The processing circuitry may be a processor for executing programs
stored in a memory and the memory, or may be dedicated hardware as
is the case with the ground control device 10.
[0068] As described above, according to the present embodiment, the
ground control device 10 determines a control mode of operation
control on a train 40 in the communication area 30 of each radio
communication apparatus 20, based on information on a communication
level indicating the state of communication between the train 40
and the radio communication apparatus 20, and performs the
operation control corresponding to the determined control mode on
the train 40 entering or approaching the communication area 30 of
the radio communication apparatus 20 after the control mode is
determined. The ground control device 10 does not switch the
control mode while a train 40 is located in the communication area
30. This allows the ground control device 10 when there is a train
with a deteriorated communication state to avoid an emergency stop
of the following train to prevent a decrease in operation
efficiency. That is, if there is a communication area 30 in which
the communication state of radio communication has been
deteriorated, the ground control device 10, which changes the
control mode according to the communication level, can localize the
range of the impact by setting the control mode to the degenerate
mode or the like, and can prevent a decrease in operation
efficiency.
Second Embodiment
[0069] In the first embodiment, the radio communication apparatuses
20 determine a communication level. A second embodiment describes a
case where the ground control device determines a communication
level. In the second embodiment, the radio train control system has
a configuration in which the ground control device 10 is replaced
with a ground control device 10a, and the radio communication
apparatuses 20 corresponding to the radio communication apparatuses
20-1 to 20-4 are replaced with radio communication apparatuses 20a
in the radio train control system 100 of the first embodiment
illustrated in FIG. 1.
[0070] The configuration and operation of the radio communication
apparatuses 20a will be described. FIG. 17 is a block diagram
illustrating an example configuration of the radio communication
apparatuses 20a according to the second embodiment. Each radio
communication apparatus 20a includes the radio communication unit
21 and a ground communication unit 23a. The ground communication
unit 23a transmits to the ground control device 10a information on
the communication quality of radio communication between the train
40 and the radio communication unit 21 measured by the radio
communication unit 21. Specifically, the ground communication unit
23a transmits to the ground control device 10a the communication
quality information as train information including the
communication quality information and other control
information.
[0071] FIG. 18 is a flowchart illustrating the operation of the
radio communication apparatuses 20a according to the second
embodiment. In each radio communication apparatus 20a, the radio
communication unit 21 measures the communication quality of radio
communication between the train 40 and the radio communication unit
21 (step S61). The ground communication unit 23a transmits train
information including communication quality information to the
ground control device 10a (step S62).
[0072] Next, the configuration and operation of the ground control
device 10a will be described. FIG. 19 is a block diagram
illustrating an example configuration of the ground control device
10a according to the second embodiment. The ground control device
10a includes a communication unit 11a, a storage unit 12a, a
communication level determination unit 14, and the control unit
13.
[0073] The communication unit 11a acquires from the radio
communication apparatus 20a that performs radio communication with
the train 40 information on the communication quality measured by
the radio communication apparatus 20a. Specifically, the
communication unit 11a acquires the communication quality
information as train information including the communication
quality information. When a plurality of radio communication
apparatuses 20a are connected to the ground control device 10a, the
communication unit 11a acquires communication quality information
from each radio communication apparatus 20a. The communication unit
11a stores the acquired communication quality information in the
storage unit 12a. Specifically, the communication unit 11a stores
the communication quality information included in the train
information in the storage unit 12a as train information.

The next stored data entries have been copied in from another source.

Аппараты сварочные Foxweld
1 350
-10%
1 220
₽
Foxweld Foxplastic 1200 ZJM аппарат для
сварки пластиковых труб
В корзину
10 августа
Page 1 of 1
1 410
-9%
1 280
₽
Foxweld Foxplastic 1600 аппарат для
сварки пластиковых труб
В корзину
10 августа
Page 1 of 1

[0074] The storage unit 12a stores the communication quality
information acquired by the communication unit 11a. The storage
unit 12a stores one or more pieces of communication quality
information on one or more radio communication apparatuses 20a. The
storage unit 12a stores the communication quality information
included in the train information as train information.

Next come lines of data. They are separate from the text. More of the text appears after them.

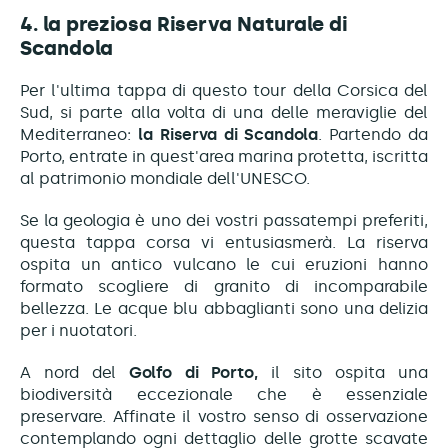
4. la preziosa Riserva Naturale di
Scandola
Per l'ultima tappa di questo tour della Corsica del
Sud, si parte alla volta di una delle meraviglie del
Mediterraneo:
la Riserva di Scandola
. Partendo da
Porto, entrate in quest'area marina protetta, iscritta
al patrimonio mondiale dell'UNESCO.
Se la geologia è uno dei vostri passatempi preferiti,
questa tappa corsa vi entusiasmerà. La riserva
ospita un antico vulcano le cui eruzioni hanno
formato scogliere di granito di incomparabile
bellezza. Le acque blu abbaglianti sono una delizia
per i nuotatori.
A nord del
Golfo di Porto,
il sito ospita una
biodiversità eccezionale che è essenziale
preservare. Affinate il vostro senso di osservazione
contemplando ogni dettaglio delle grotte scavate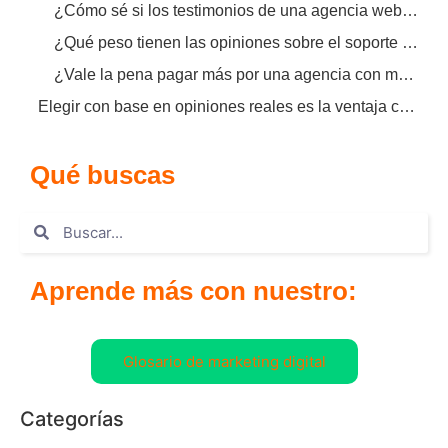
¿Cómo sé si los testimonios de una agencia web B2B son auténticos?
¿Qué peso tienen las opiniones sobre el soporte post-venta en la decisión final?
¿Vale la pena pagar más por una agencia con mejores reseñas?
Elegir con base en opiniones reales es la ventaja competitiva de tu negocio
Qué buscas
Aprende más con nuestro:
Glosario de marketing digital
Categorías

[0075] The communication level determination unit 14 determines a
communication level indicating the state of communication between
the train 40 and the radio communication apparatus 20a.

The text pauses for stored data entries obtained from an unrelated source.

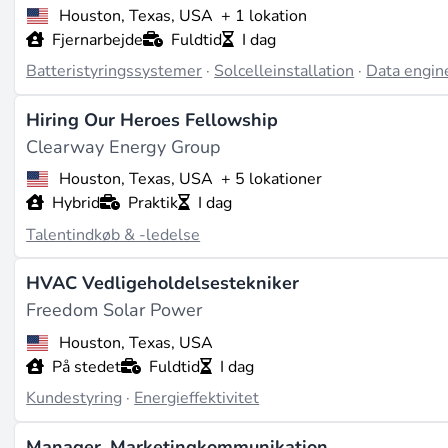
Houston, Texas, USA
+ 1 lokation
Fjernarbejde
Fuldtid
I dag
Batteristyringssystemer
·
Solcelleinstallation
·
Data engin
Hiring Our Heroes Fellowship
Clearway Energy Group
Houston, Texas, USA
+ 5 lokationer
Hybrid
Praktik
I dag
Talentindkøb & -ledelse
HVAC Vedligeholdelsestekniker
Freedom Solar Power
Houston, Texas, USA
På stedet
Fuldtid
I dag
Kundestyring
·
Energieffektivitet
Manager, Marketingkommunikation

Specifically, the communication level determination unit 14
determines a communication level based on the information on the
communication quality of radio communication between the train 40
and the radio communication apparatus 20a measured by the radio
communication apparatus 20a. The operation of the communication
level determination unit 14 is similar to the operation of the
communication level determination unit 22 included in each radio
communication apparatus 20 of the first embodiment.
[0076] The operation of the control unit 13 in the ground control
device 10a is similar to the operation of the control unit 13
included in the ground control device 10 of the first embodiment.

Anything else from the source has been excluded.